Loop for each element of the array
  (a) max_ending_here = max_ending_here + a[i]
  (b) if(max_so_far < max_ending_here)
            max_so_far = max_ending_here
  (c) if(max_ending_here < 0)
            max_ending_here = 0
return max_so_far

Explanation: 
The simple idea of Kadane’s algorithm is to look for all positive contiguous segments of the array (max_ending_here is used for this). And keep track of maximum sum contiguous segment among all positive segments (max_so_far is used for this). Each time we get a positive-sum compare it with max_so_far and update max_so_far if it is greater than max_so_far 

    Lets take the example:
    {-2, -3, 4, -1, -2, 1, 5, -3}

    max_so_far = max_ending_here = 0

    for i=0,  a[0] =  -2
    max_ending_here = max_ending_here + (-2)
    Set max_ending_here = 0 because max_ending_here < 0

    for i=1,  a[1] =  -3
    max_ending_here = max_ending_here + (-3)
    Set max_ending_here = 0 because max_ending_here < 0

    for i=2,  a[2] =  4
    max_ending_here = max_ending_here + (4)
    max_ending_here = 4
    max_so_far is updated to 4 because max_ending_here greater 
    than max_so_far which was 0 till now

    for i=3,  a[3] =  -1
    max_ending_here = max_ending_here + (-1)
    max_ending_here = 3

    for i=4,  a[4] =  -2
    max_ending_here = max_ending_here + (-2)
    max_ending_here = 1

    for i=5,  a[5] =  1
    max_ending_here = max_ending_here + (1)
    max_ending_here = 2

    for i=6,  a[6] =  5
    max_ending_here = max_ending_here + (5)
    max_ending_here = 7
    max_so_far is updated to 7 because max_ending_here is 
    greater than max_so_far

    for i=7,  a[7] =  -3
    max_ending_here = max_ending_here + (-3)
    max_ending_here = 4

Program: 

C#




// C# program to print largest
// contiguous array sum
using System;
 
class GFG
{
    static int maxSubArraySum(int []a)
    {
        int size = a.Length;
        int max_so_far = int.MinValue,
            max_ending_here = 0;
 
        for (int i = 0; i < size; i++)
        {
            max_ending_here = max_ending_here + a[i];
             
            if (max_so_far < max_ending_here)
                max_so_far = max_ending_here;
             
            if (max_ending_here < 0)
                max_ending_here = 0;
        }
         
        return max_so_far;
    }
     
    // Driver code
    public static void Main ()
    {
        int [] a = {-2, -3, 4, -1, -2, 1, 5, -3};
        Console.Write("Maximum contiguous sum is " +
                                maxSubArraySum(a));
    }
 
}
 
// This code is contributed by Sam007_


Output:

Maximum contiguous sum is 7

Time Complexity: O(N), where N represents the size of the given array.
Auxiliary Space: O(1), no extra space is required, so it is a constant.

Another approach:

 

C#




static int maxSubArraySum(int[] a, int size)
{
    int max_so_far = a[0], max_ending_here = 0;
 
    for (int i = 0; i < size; i++) {
        max_ending_here = max_ending_here + a[i];
        if (max_ending_here < 0)
            max_ending_here = 0;
 
        /* Do not compare for all
        elements. Compare only
        when max_ending_here > 0 */
        else if (max_so_far < max_ending_here)
            max_so_far = max_ending_here;
    }
    return max_so_far;
}
 
// This code is contributed
// by ChitraNayal


Time Complexity: O(n), where n represents the size of the given array.
Auxiliary Space: O(1), no extra space is required, so it is a constant.

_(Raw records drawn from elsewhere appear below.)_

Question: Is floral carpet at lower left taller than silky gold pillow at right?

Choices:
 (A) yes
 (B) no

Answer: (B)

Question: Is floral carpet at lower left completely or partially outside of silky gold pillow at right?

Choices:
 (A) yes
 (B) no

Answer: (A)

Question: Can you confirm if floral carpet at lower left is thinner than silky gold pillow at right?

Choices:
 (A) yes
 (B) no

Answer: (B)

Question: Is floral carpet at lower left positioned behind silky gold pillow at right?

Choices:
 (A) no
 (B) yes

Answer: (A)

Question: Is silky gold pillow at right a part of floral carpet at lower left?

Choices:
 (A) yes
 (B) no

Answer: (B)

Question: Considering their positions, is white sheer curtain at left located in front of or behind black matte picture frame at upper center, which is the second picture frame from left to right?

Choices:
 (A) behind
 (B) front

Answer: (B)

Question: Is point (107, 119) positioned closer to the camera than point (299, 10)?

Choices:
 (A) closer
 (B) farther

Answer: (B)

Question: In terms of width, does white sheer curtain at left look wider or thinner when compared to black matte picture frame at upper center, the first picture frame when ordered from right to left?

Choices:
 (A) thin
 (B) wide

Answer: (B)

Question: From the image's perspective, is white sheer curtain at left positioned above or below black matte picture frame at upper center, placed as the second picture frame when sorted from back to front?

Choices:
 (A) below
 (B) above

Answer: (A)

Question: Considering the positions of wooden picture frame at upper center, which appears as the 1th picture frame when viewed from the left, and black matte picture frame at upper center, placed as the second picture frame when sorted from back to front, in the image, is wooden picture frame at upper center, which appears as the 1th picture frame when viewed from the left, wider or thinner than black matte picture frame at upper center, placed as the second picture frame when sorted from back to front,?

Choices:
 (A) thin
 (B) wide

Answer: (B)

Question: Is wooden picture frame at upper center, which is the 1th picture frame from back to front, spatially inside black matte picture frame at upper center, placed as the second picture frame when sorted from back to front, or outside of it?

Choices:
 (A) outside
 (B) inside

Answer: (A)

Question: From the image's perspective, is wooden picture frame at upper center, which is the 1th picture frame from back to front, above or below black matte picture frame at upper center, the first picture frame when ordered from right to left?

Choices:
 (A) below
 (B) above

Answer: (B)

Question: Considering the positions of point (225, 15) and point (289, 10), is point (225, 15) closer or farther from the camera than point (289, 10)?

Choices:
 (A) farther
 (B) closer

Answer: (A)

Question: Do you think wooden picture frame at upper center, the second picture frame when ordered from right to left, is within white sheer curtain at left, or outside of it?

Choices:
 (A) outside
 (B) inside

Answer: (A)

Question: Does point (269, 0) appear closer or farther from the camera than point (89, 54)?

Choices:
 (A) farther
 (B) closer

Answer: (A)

Algorithmic Paradigm: Dynamic Programming
Following is another simple implementation suggested by Mohit Kumar. The implementation handles the case when all numbers in the array are negative. 

C#




// C# program to print largest
// contiguous array sum
using System;
 
class GFG
{
    static int maxSubArraySum(int []a, int size)
    {
    int max_so_far = a[0];
    int curr_max = a[0];
 
    for (int i = 1; i < size; i++)
    {
        curr_max = Math.Max(a[i], curr_max+a[i]);
        max_so_far = Math.Max(max_so_far, curr_max);
    }
 
    return max_so_far;
    }
 
    // Driver code
    public static void Main ()
    {
        int []a = {-2, -3, 4, -1, -2, 1, 5, -3};
        int n = a.Length;
        Console.Write("Maximum contiguous sum is "
                           + maxSubArraySum(a, n));
    }
 
}
 
// This code is contributed by Sam007_


Output: 

Maximum contiguous sum is 7

Time Complexity: O(N), where N represents the size of the given array.
Auxiliary Space: O(1), no extra space is required, so it is a constant.
 

To print the subarray with the maximum sum, we maintain indices whenever we get the maximum sum.  

C#




// C# program to print largest
// contiguous array sum
using System;
 
class GFG
{
    static void maxSubArraySum(int []a,
                               int size)
    {
        int max_so_far = int.MinValue,
        max_ending_here = 0, start = 0,
        end = 0, s = 0;
 
        for (int i = 0; i < size; i++)
        {
            max_ending_here += a[i];
 
            if (max_so_far < max_ending_here)
            {
                max_so_far = max_ending_here;
                start = s;
                end = i;
            }
 
            if (max_ending_here < 0)
            {
                max_ending_here = 0;
                s = i + 1;
            }
        }
        Console.WriteLine("Maximum contiguous " +
                         "sum is " + max_so_far);
        Console.WriteLine("Starting index " +
                                      start);
        Console.WriteLine("Ending index " +
                                      end);
    }
 
    // Driver code
    public static void Main()
    {
        int []a = {-2, -3, 4, -1,
                   -2, 1, 5, -3};
        int n = a.Length;
        maxSubArraySum(a, n);
    }
}
 
// This code is contributed
// by anuj_67.


Output: 

Maximum contiguous sum is 7
Starting index 2
Ending index 6

Kadane’s Algorithm can be viewed both as a greedy and DP. As we can see that we are keeping a running sum of integers and when it becomes less than 0, we reset it to 0 (Greedy Part). This is because continuing with a negative sum is way more worse than restarting with a new range. Now it can also be viewed as a DP, at each stage we have 2 choices: Either take the current element and continue with previous sum OR restart a new range. These both choices are being taken care of in the implementation. 

Time Complexity: O(n)

Auxiliary Space: O(1)

Now try the below question 
Given an array of integers (possibly some elements negative), write a C program to find out the *maximum product* possible by multiplying ‘n’ consecutive integers in the array where n ? ARRAY_SIZE. Also, print the starting point of the maximum product subarray.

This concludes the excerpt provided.